Does HIV make you mean?

I live in a little 12 apt. complex. 4 of the apts. are mandated by housing for HIV positive folks.

Three out of the four people are dyed-in-the-wool un-caring jerks. They’re in their 20’s and 30’s. One is in his 50’s and a very nice guy. I don’t know how much age has to do with it.

Who knows any HIV people and do you think it’s true that it changes their attitude toward other people for the worst? I know it’s not true for all, I just want your general feelings.

It would be especially interesting if you knew them before and after the HIV pronouncement.

Gosh, you think maybe they’re a bit grumpy because they’re dying of a horrible contagious disease?

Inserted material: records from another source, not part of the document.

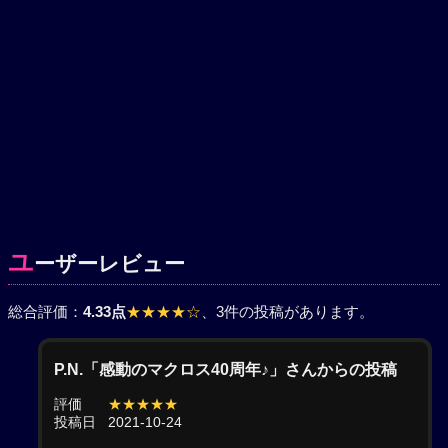
ユ
ーザーレビュー
総合評価：
4.33点
★★★★☆
、3件の投稿があります。
P.N.「感動のマクロス40周年♪」さんからの投稿
評価
★★★★★
投稿日
2021-10-24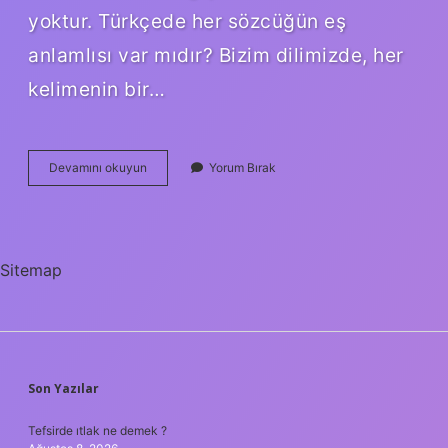
yoktur. Türkçede her sözcüğün eş
anlamlısı var mıdır? Bizim dilimizde, her
kelimenin bir…
Son
Devamını okuyun
Yorum Bırak
Son
Eş
Anlamlısı
Nedir
Sitemap
SIDEBAR
Son Yazılar
Tefsirde ıtlak ne demek ?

I don’t think the actual virus would make someone mean, but I can see how walking around that sick could put you in a less than happy mood.
I have a close family member who has been HIV+ for about 15 years now, and has had AIDS for at least 4 years.
He’s in surprisingly good health right now, but he has had bad times when we thought ‘this is it, this is the last bad cold’. He has to take something like 30 pills per day to stay alive and is sick A LOT. Sometimes, he’s cranky because his back hurts, or his stomach hurts, or something else hurts. Going to the doctor something like 3 times a week isn’t fun, and sometimes that annoys him. Like going to the pharmacy? Imagine how much funit is when you have 30 prescriptions you have to fill each month. I think I’d be a little pissy sometimes too.
Is he mean though? No, not at all.
He visits his partner’s grave often, and volunteers his time during the week working at a soup kitchen. He has an elderly old woman he’s friends with, and does her shopping and errands with her (she doesn’t drive).
He is a wonderful person, and the world will lose a great man when he passes away.
HIV doesn’t make people ‘mean’. There are plenty of mean, healthy people, and some loving and kind people who happen to have HIV.

Rose

That’s exactly what I was thinking–even though I’ve got to nitpick and say that being HIV+ doesn’t necessarily mean they’re dying outright–but their chances of living long healthy lives are certainly at an absolute minimum.

Being HIV+, I’m sure these guys have it awfully rough in their day-to-day lives.

Lamia:

I had a feeling I’d get lots of sarcasm, if not worse, from this OP.
But you haven’t answered any questions. Do you know any HIV positive folks? Did you know them before and/or after thy found out? Do you think age is a factor?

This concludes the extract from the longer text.